The tech sector continues to experience job cuts in 2024, with Meta, Amazon, startups, and Unity among the companies laying off employees. Mark Zuckerberg discusses the benefits of companies becoming leaner and more effective after the layoffs.
The new year hasn't brought much relief to the tech sector, as
job cuts
continue to dominate headlines. 2024 has already seen over thousands of tech workers laid off.
From giants like
Meta
and Amazon to promising startups, companies have shed thousands of employees. Reasons cited for the
layoffs
vary. Some, like Meta, point to pandemic-era overhiring and the need for "efficiency." Others, like Unity, a gaming software company, attribute it to restructuring and refocusing priorities. The rise of
automation
and
AI
is also seen as a factor, with repetitive tasks becoming increasingly automated.
In a recent interview with Morning Brew Daily, Meta CEO
Mark Zuckerberg
offered his perspective on the wave of job cuts sweeping the tech industry. While acknowledging the pain caused by layoffs, Zuckerberg suggested a "silver lining" exists, with companies finding benefits in becoming "leaner" after pandemic-era overhiring. In 2023, Meta laid off thousands of employees.
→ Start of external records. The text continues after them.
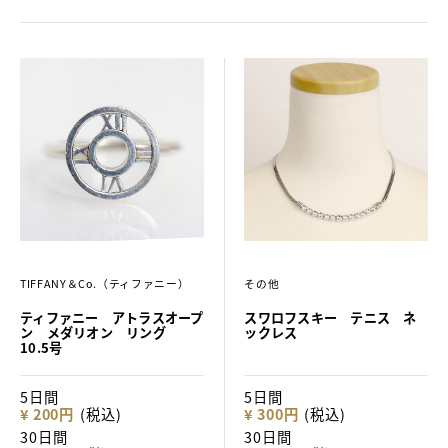
TIFFANY＆Co.（ティファニー）
その他
ティファニー アトラスオープ
スワロフスキー テニス ネ
ン メダリオン リング
ックレス
10.5号
5日間
5日間
¥ 200円
(税込)
¥ 300円
(税込)
30日間
30日間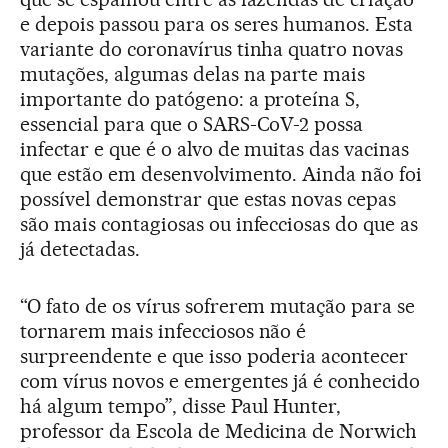
e depois passou para os seres humanos. Esta
variante do coronavírus tinha quatro novas
mutações, algumas delas na parte mais
importante do patógeno: a proteína S,
essencial para que o SARS-CoV-2 possa
infectar e que é o alvo de muitas das vacinas
que estão em desenvolvimento. Ainda não foi
possível demonstrar que estas novas cepas
são mais contagiosas ou infecciosas do que as
já detectadas.
“O fato de os vírus sofrerem mutação para se
tornarem mais infecciosos não é
surpreendente e que isso poderia acontecer
com vírus novos e emergentes já é conhecido
há algum tempo”, disse Paul Hunter,
professor da Escola de Medicina de Norwich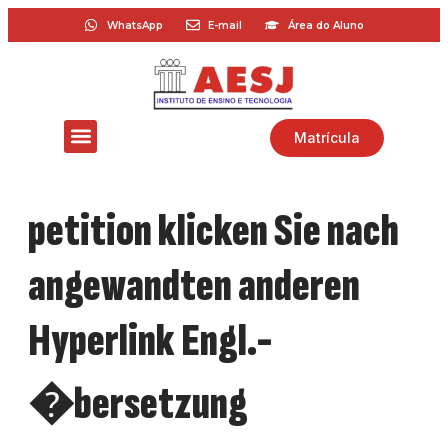
WhatsApp
E-mail
Área do Aluno
Matrícula
petition klicken Sie nach
angewandten anderen
Hyperlink Engl.-
�bersetzung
"In terms of the layoffs, I actually think that was more due to companies trying to navigate Covid," Zuckerberg stated, downplaying the role of automation or specific technologies like AI."At least for us, the AI stuff was not a major driver for that," the Meta CEO said. "It was like first this overbuilding and then this sense of like let's do the best work we can by making a lean company.”
He explained that the pandemic boom in e-commerce fuelled rapid hiring sprees, but as the world adjusted, many companies realised they had become oversized.
This first wave of layoffs, according to Zuckerberg, was primarily about course correction. However, he went on to suggest that companies are now discovering advantages in operating with a smaller workforce. "It was obviously really tough, we parted with a lot of talented people we cared about," he admitted in the interview, referencing Meta's own job cuts as part of its "year of efficiency" initiative. "But in some ways actually becoming leaner kind of makes the company more effective."